Toward Efficient Agents: A Survey of Memory, Tool Learning, and Planning
Recent years have witnessed increasing interest in extending large language models into agentic systems. While the effectiveness of agents has continued to improve, efficiency — which is crucial for real-world deployment — has often been overlooked. This paper therefore investigates efficiency from three core components of agents: memory, tool learning, and planning, considering costs such as latency, tokens, steps, etc.
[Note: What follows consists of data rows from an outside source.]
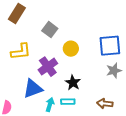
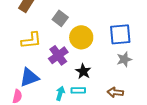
yellow circle: (71, 49) -> (81, 37), size x1.5
blue triangle: (33, 89) -> (29, 77), moved

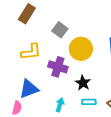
purple cross: (58, 55) -> (58, 67), turned -36
cyan rectangle: (78, 90) -> (89, 102), moved

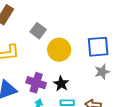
purple cross: (58, 67) -> (36, 83), moved

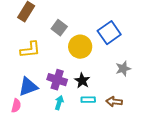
blue square: (98, 47) -> (109, 33), moved, turned -30

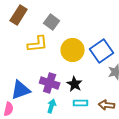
gray square: (59, 28) -> (52, 22), moved
blue square: (109, 33) -> (102, 51), moved
yellow L-shape: (30, 50) -> (38, 44), moved

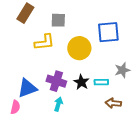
gray square: (52, 22) -> (58, 20), turned -35
blue square: (102, 51) -> (108, 32), moved, turned 30
cyan rectangle: (81, 103) -> (101, 82), moved

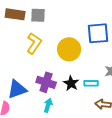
brown rectangle: (25, 13) -> (15, 14), turned 66
gray square: (58, 20) -> (38, 15), moved
yellow L-shape: (44, 42) -> (34, 43), turned -50

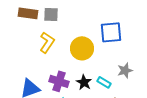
cyan rectangle: (91, 83) -> (104, 82), turned 32

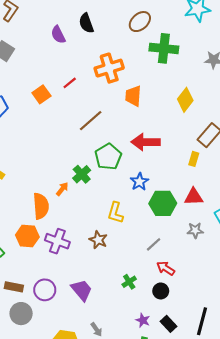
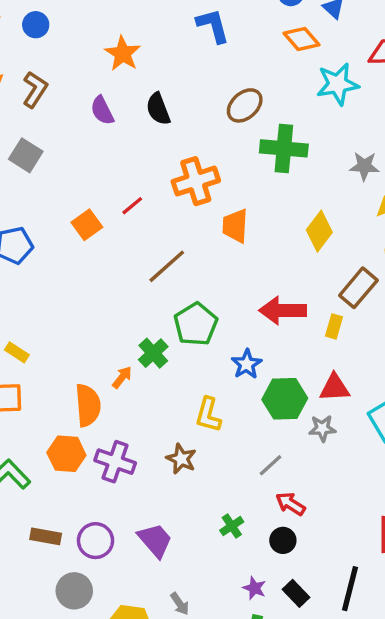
purple semicircle: (58, 35) -> (102, 110), moved
red arrow: (146, 142) -> (283, 310), moved
gray star: (195, 230) -> (322, 428), moved
gray circle: (21, 314) -> (74, 591), moved

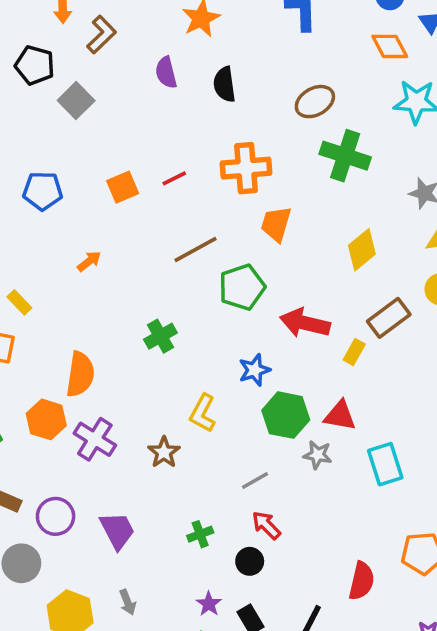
green pentagon: (196, 324) -> (242, 287), moved
orange arrow: (122, 377) -> (89, 261), moved

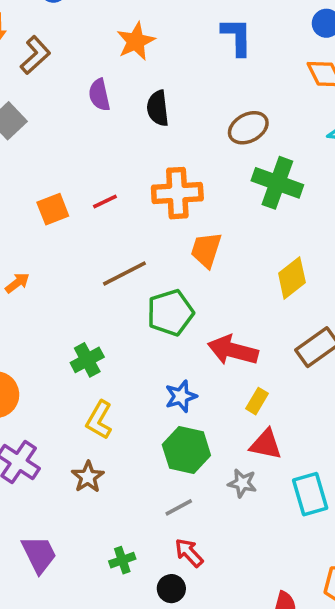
yellow rectangle: (354, 352) -> (257, 401), moved
yellow L-shape: (203, 413) -> (99, 420), moved
green hexagon: (286, 415) -> (186, 450), moved

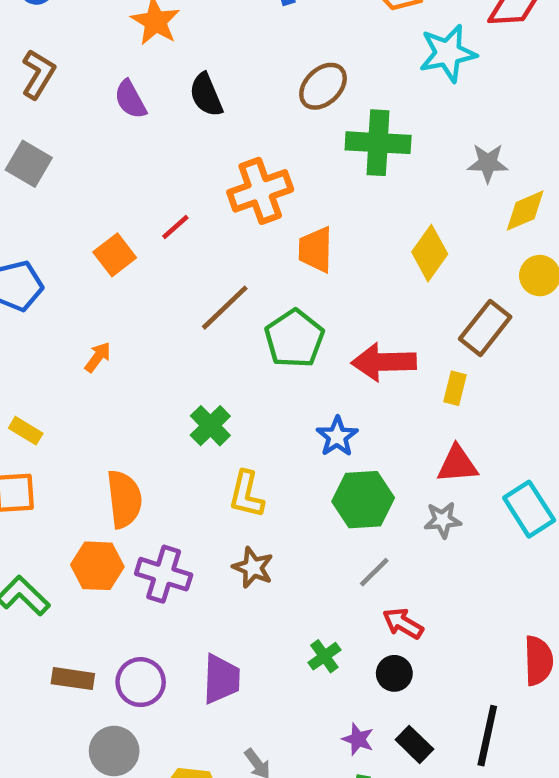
yellow rectangle: (257, 401) -> (455, 388), moved
purple trapezoid: (39, 554) -> (221, 679), turned 45

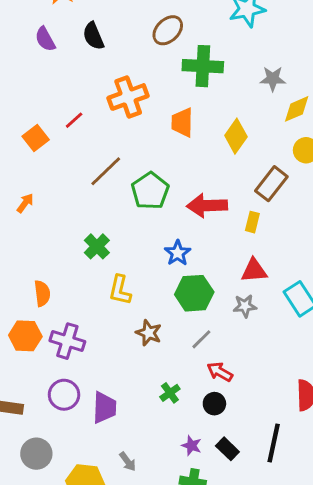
orange trapezoid: (316, 250) -> (182, 122), moved
orange semicircle: (124, 499) -> (42, 293), size x0.7
brown star: (253, 568) -> (149, 333), moved
purple circle: (141, 682) -> (64, 395), moved

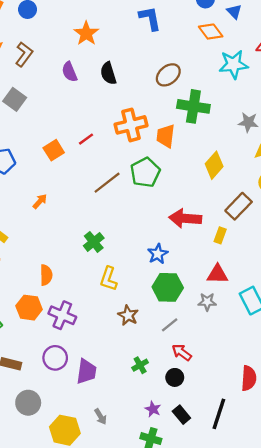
orange trapezoid: (182, 122) -> (166, 136), moved
green pentagon: (150, 191) -> (145, 172), moved

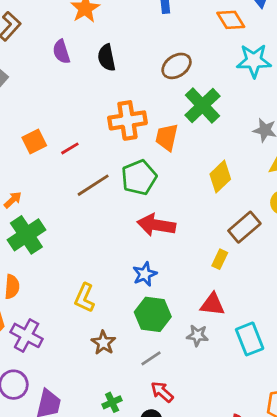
green cross: (193, 106) -> (202, 106), turned 32
red line: (86, 139) -> (70, 148), moved
red arrow: (185, 218) -> (156, 225), moved
green cross: (94, 242) -> (26, 235), moved, size x1.5

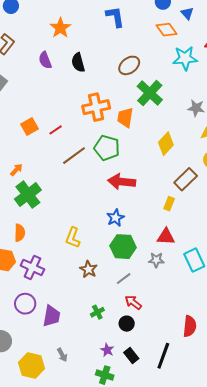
green pentagon: (139, 177) -> (107, 148), turned -30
Aimed at conducting comprehensive research addressing the efficiency of the agentic system itself, we review a broad range of recent approaches that differ in implementation yet frequently converge on shared high-level principles including but not limited to bounding context via compression and management, designing reinforcement learning rewards to minimize tool invocation, and employing controlled search mechanisms to enhance efficiency. We characterize efficiency in two complementary ways: comparing effectiveness under a fixed cost budget, and comparing cost at a comparable level of effectiveness. This trade-off can also be viewed through the Pareto frontier between effectiveness and cost.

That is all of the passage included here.